Problem description:
Across the whole listing, return each line exactly, with no images included.

Stored data:
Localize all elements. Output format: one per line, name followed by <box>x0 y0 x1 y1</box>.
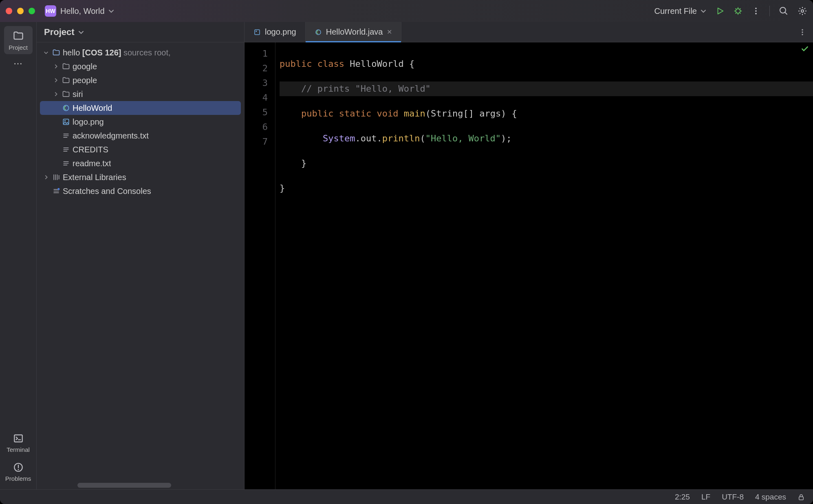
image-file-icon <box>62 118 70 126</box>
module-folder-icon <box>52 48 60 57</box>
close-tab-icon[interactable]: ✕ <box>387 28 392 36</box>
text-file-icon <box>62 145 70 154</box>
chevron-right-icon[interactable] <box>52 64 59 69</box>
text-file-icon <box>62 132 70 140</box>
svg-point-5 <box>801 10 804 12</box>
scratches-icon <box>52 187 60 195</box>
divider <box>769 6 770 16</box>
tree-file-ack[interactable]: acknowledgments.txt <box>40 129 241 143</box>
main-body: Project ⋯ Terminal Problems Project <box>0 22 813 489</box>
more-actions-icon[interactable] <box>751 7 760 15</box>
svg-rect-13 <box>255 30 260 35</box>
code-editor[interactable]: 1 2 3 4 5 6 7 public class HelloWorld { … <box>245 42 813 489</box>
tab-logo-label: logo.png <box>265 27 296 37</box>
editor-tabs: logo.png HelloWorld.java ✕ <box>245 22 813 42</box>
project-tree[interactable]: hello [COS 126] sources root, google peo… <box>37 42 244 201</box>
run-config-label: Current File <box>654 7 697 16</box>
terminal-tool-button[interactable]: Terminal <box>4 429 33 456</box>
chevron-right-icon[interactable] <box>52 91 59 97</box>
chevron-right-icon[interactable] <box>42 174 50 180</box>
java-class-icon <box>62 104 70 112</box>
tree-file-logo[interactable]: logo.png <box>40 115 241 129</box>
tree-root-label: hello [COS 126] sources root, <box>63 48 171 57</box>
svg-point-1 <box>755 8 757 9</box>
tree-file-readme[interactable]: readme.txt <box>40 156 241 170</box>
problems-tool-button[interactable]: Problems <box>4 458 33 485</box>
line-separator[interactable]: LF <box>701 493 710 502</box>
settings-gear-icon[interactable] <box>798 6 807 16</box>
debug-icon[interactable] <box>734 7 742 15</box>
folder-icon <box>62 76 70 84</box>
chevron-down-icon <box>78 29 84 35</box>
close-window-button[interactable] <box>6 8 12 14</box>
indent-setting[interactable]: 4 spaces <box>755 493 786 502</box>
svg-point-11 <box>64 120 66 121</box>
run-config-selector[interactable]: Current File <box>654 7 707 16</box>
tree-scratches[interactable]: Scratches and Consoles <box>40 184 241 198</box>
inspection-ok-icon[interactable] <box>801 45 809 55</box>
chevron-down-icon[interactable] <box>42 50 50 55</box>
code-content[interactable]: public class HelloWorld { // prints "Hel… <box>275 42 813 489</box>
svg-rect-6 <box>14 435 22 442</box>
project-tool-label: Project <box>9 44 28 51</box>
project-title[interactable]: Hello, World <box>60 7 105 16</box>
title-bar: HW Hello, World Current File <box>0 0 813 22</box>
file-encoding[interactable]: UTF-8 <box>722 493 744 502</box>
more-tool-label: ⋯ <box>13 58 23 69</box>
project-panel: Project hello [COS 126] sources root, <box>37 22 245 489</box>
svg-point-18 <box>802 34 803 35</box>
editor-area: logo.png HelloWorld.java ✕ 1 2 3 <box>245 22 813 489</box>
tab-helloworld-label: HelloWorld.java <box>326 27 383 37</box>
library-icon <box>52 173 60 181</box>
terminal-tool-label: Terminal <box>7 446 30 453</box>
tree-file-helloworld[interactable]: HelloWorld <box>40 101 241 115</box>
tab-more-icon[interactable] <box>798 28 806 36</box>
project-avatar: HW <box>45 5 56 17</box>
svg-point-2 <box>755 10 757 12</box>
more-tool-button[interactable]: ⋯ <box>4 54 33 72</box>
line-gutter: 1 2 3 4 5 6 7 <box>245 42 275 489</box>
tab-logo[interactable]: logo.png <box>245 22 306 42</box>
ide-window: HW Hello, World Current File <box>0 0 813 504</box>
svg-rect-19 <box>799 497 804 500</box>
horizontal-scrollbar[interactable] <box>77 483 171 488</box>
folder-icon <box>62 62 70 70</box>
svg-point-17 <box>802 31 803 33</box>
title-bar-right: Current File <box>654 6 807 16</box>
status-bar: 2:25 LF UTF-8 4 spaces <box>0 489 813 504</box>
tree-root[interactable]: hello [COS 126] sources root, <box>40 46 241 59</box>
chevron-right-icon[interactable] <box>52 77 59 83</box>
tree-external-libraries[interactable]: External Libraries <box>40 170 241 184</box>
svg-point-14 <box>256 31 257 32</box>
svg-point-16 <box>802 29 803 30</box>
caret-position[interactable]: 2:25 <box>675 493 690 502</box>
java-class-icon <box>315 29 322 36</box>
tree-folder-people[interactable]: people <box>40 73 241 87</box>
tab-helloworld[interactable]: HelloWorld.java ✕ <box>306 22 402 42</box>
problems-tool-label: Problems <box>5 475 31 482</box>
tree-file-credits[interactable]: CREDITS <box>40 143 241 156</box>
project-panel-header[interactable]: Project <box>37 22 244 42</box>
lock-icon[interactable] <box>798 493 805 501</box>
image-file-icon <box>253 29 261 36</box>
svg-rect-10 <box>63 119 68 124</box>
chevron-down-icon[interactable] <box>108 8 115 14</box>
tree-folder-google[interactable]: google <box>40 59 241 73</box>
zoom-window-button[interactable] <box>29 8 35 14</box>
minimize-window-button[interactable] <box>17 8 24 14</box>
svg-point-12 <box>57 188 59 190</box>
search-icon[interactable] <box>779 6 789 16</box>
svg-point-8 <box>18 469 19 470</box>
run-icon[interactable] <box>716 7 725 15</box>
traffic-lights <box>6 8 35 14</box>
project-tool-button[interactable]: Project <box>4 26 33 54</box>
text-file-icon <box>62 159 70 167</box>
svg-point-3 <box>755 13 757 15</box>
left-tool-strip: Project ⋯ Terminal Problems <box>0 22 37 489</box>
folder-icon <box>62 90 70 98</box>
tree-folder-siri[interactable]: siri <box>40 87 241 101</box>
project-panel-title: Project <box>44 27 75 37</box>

Your response:
Localize all elements. Output format: one per line, name followed by <box>x0 y0 x1 y1</box>.
image-file-icon <box>62 118 70 126</box>
module-folder-icon <box>52 48 60 57</box>
close-tab-icon[interactable]: ✕ <box>387 28 392 36</box>
text-file-icon <box>62 145 70 154</box>
chevron-right-icon[interactable] <box>52 64 59 69</box>
text-file-icon <box>62 132 70 140</box>
svg-point-5 <box>801 10 804 12</box>
scratches-icon <box>52 187 60 195</box>
divider <box>769 6 770 16</box>
tree-file-ack[interactable]: acknowledgments.txt <box>40 129 241 143</box>
main-body: Project ⋯ Terminal Problems Project <box>0 22 813 489</box>
more-actions-icon[interactable] <box>751 7 760 15</box>
svg-rect-13 <box>255 30 260 35</box>
code-editor[interactable]: 1 2 3 4 5 6 7 public class HelloWorld { … <box>245 42 813 489</box>
tab-logo-label: logo.png <box>265 27 296 37</box>
editor-tabs: logo.png HelloWorld.java ✕ <box>245 22 813 42</box>
project-tree[interactable]: hello [COS 126] sources root, google peo… <box>37 42 244 201</box>
run-config-label: Current File <box>654 7 697 16</box>
terminal-tool-button[interactable]: Terminal <box>4 429 33 456</box>
chevron-right-icon[interactable] <box>52 91 59 97</box>
chevron-right-icon[interactable] <box>42 174 50 180</box>
java-class-icon <box>62 104 70 112</box>
tree-file-logo[interactable]: logo.png <box>40 115 241 129</box>
tree-root-label: hello [COS 126] sources root, <box>63 48 171 57</box>
svg-point-1 <box>755 8 757 9</box>
tree-file-readme[interactable]: readme.txt <box>40 156 241 170</box>
problems-tool-button[interactable]: Problems <box>4 458 33 485</box>
line-separator[interactable]: LF <box>701 493 710 502</box>
settings-gear-icon[interactable] <box>798 6 807 16</box>
debug-icon[interactable] <box>734 7 742 15</box>
folder-icon <box>62 76 70 84</box>
chevron-down-icon <box>78 29 84 35</box>
close-window-button[interactable] <box>6 8 12 14</box>
indent-setting[interactable]: 4 spaces <box>755 493 786 502</box>
svg-point-11 <box>64 120 66 121</box>
run-config-selector[interactable]: Current File <box>654 7 707 16</box>
tree-scratches[interactable]: Scratches and Consoles <box>40 184 241 198</box>
inspection-ok-icon[interactable] <box>801 45 809 55</box>
chevron-down-icon[interactable] <box>42 50 50 55</box>
code-content[interactable]: public class HelloWorld { // prints "Hel… <box>275 42 813 489</box>
svg-rect-6 <box>14 435 22 442</box>
project-tool-label: Project <box>9 44 28 51</box>
project-title[interactable]: Hello, World <box>60 7 105 16</box>
title-bar: HW Hello, World Current File <box>0 0 813 22</box>
file-encoding[interactable]: UTF-8 <box>722 493 744 502</box>
more-tool-label: ⋯ <box>13 58 23 69</box>
project-panel: Project hello [COS 126] sources root, <box>37 22 245 489</box>
svg-point-18 <box>802 34 803 35</box>
editor-area: logo.png HelloWorld.java ✕ 1 2 3 <box>245 22 813 489</box>
tab-helloworld-label: HelloWorld.java <box>326 27 383 37</box>
library-icon <box>52 173 60 181</box>
terminal-tool-label: Terminal <box>7 446 30 453</box>
tree-file-helloworld[interactable]: HelloWorld <box>40 101 241 115</box>
tab-more-icon[interactable] <box>798 28 806 36</box>
project-avatar: HW <box>45 5 56 17</box>
svg-point-2 <box>755 10 757 12</box>
more-tool-button[interactable]: ⋯ <box>4 54 33 72</box>
line-gutter: 1 2 3 4 5 6 7 <box>245 42 275 489</box>
tab-logo[interactable]: logo.png <box>245 22 306 42</box>
ide-window: HW Hello, World Current File <box>0 0 813 504</box>
svg-rect-19 <box>799 497 804 500</box>
horizontal-scrollbar[interactable] <box>77 483 171 488</box>
folder-icon <box>62 62 70 70</box>
svg-point-17 <box>802 31 803 33</box>
title-bar-right: Current File <box>654 6 807 16</box>
status-bar: 2:25 LF UTF-8 4 spaces <box>0 489 813 504</box>
tree-root[interactable]: hello [COS 126] sources root, <box>40 46 241 59</box>
chevron-right-icon[interactable] <box>52 77 59 83</box>
tree-external-libraries[interactable]: External Libraries <box>40 170 241 184</box>
svg-point-14 <box>256 31 257 32</box>
svg-point-16 <box>802 29 803 30</box>
caret-position[interactable]: 2:25 <box>675 493 690 502</box>
java-class-icon <box>315 29 322 36</box>
tree-folder-people[interactable]: people <box>40 73 241 87</box>
tab-helloworld[interactable]: HelloWorld.java ✕ <box>306 22 402 42</box>
problems-tool-label: Problems <box>5 475 31 482</box>
tree-file-credits[interactable]: CREDITS <box>40 143 241 156</box>
project-panel-header[interactable]: Project <box>37 22 244 42</box>
lock-icon[interactable] <box>798 493 805 501</box>
image-file-icon <box>253 29 261 36</box>
svg-rect-10 <box>63 119 68 124</box>
chevron-down-icon[interactable] <box>108 8 115 14</box>
tree-folder-google[interactable]: google <box>40 59 241 73</box>
zoom-window-button[interactable] <box>29 8 35 14</box>
minimize-window-button[interactable] <box>17 8 24 14</box>
svg-point-12 <box>57 188 59 190</box>
search-icon[interactable] <box>779 6 789 16</box>
svg-point-8 <box>18 469 19 470</box>
run-icon[interactable] <box>716 7 725 15</box>
traffic-lights <box>6 8 35 14</box>
project-tool-button[interactable]: Project <box>4 26 33 54</box>
text-file-icon <box>62 159 70 167</box>
svg-point-3 <box>755 13 757 15</box>
left-tool-strip: Project ⋯ Terminal Problems <box>0 22 37 489</box>
folder-icon <box>62 90 70 98</box>
tree-folder-siri[interactable]: siri <box>40 87 241 101</box>
project-panel-title: Project <box>44 27 75 37</box>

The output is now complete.